Het leek een straatje van niks, die Piet Heinstraat, maar vergis je niet. Het was een bedrijvig onderdeel van het vroegere  Abstede dat door de gemeente Utrecht was geannexeerd. Bewoners kenden elkaar allemaal en vierden als het even kon samen feest. Om de hoek, op de Abstederdijk, de hoofdstraat van de wijk, proefde je de bijna landelijke, dorpse sfeer die de buurt aan de hier woonachtige hoveniers met hun tuinen en landerijen aan de Kromme Rijn te danken had.

In de Piet Heinstraat leerde Harm een meisje kennen, Gijsberta Neeltje Broodkoorn.
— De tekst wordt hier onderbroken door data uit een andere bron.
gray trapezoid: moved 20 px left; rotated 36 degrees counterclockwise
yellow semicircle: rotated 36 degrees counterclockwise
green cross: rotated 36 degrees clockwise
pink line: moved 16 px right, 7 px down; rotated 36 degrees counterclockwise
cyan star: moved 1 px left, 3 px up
Gijsje, zoals ze genoemd werd, was de dochter van de kapper Johannes Broodkoorn en diens vrouw Neeltje van Bemmel, die op nummer 2 woonden, recht tegenover Harm en zijn werkplaats.

H. G. KUIPERS (RECHTS ACHTER) MET FAMILIE. VOORAAN ZIJN ZUS GRIET. UITERST RECHTS GIJSJE.
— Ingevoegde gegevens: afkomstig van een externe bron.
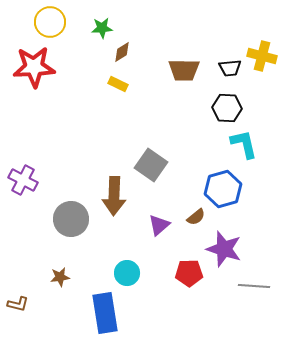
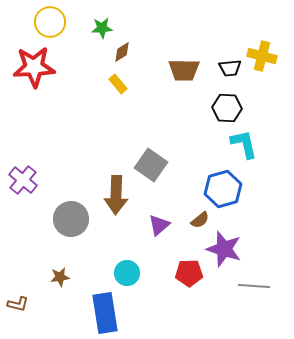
yellow rectangle: rotated 24 degrees clockwise
purple cross: rotated 12 degrees clockwise
brown arrow: moved 2 px right, 1 px up
brown semicircle: moved 4 px right, 3 px down
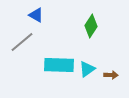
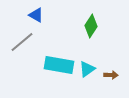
cyan rectangle: rotated 8 degrees clockwise
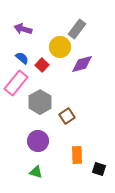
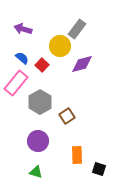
yellow circle: moved 1 px up
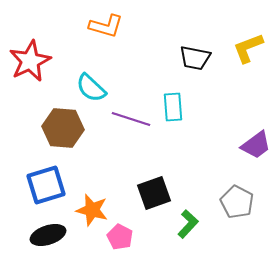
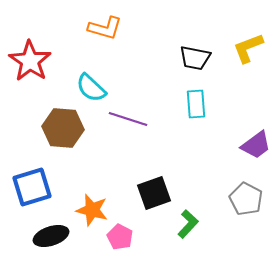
orange L-shape: moved 1 px left, 2 px down
red star: rotated 12 degrees counterclockwise
cyan rectangle: moved 23 px right, 3 px up
purple line: moved 3 px left
blue square: moved 14 px left, 2 px down
gray pentagon: moved 9 px right, 3 px up
black ellipse: moved 3 px right, 1 px down
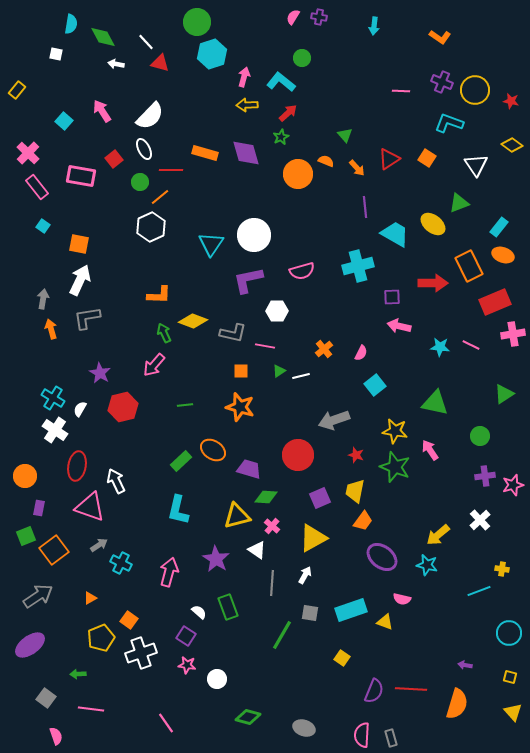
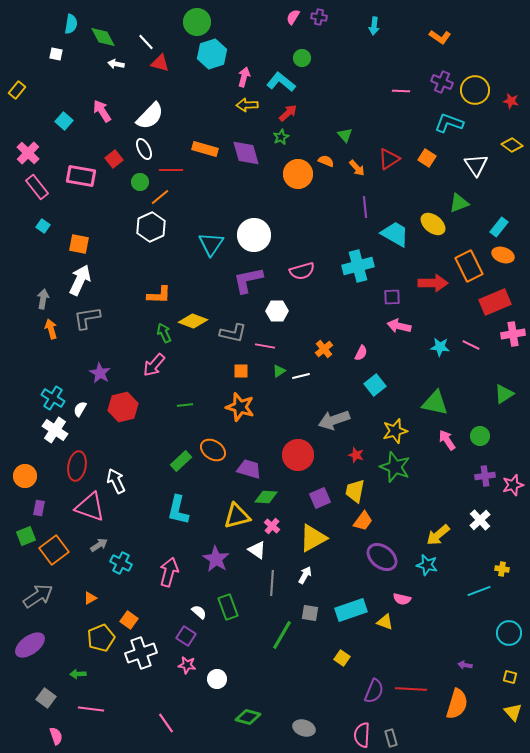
orange rectangle at (205, 153): moved 4 px up
yellow star at (395, 431): rotated 25 degrees counterclockwise
pink arrow at (430, 450): moved 17 px right, 10 px up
Vermoedelijk zag Harm zijn geliefde hier voor het eerst. Gijsje is in de overlevering altijd vaag gebleven, in tegenstelling tot haar vrijer die mede door zijn eigen inbreng voortleeft als een jonge, sterke kerel, een harde werker ook, gezegend met een zwarte haardos die hij wekelijks door kapper Broodkoorn liet kortwieken, terwijl ze intussen samen het buurtnieuws doornamen.
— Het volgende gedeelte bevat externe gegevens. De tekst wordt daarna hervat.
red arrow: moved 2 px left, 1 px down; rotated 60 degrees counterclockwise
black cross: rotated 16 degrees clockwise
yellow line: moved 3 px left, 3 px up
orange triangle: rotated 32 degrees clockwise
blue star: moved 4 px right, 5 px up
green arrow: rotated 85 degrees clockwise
Die twee lagen elkaar wel, dat was duidelijk.

Algauw werden ze zélf buurtnieuws toen bekend werd dat Harm en Gijsje zich gingen verloven. In de straat werd gefluisterd dat ze wel haast leken te maken. Ze waren nog zo jong. Harm was 23, Gijsje 19. Net als op het platteland in Drenthe was een ‘moetje’ in een wijk als Abstede niet uitzonderlijk. Maar in dit geval sloeg die verdenking nergens op. Het paar verloofde zich op 12 augustus 1923 met een receptie bij de Broodkoorns thuis en trouwde – zonder kind –  ruim een jaar later, op 28 augustus 1924.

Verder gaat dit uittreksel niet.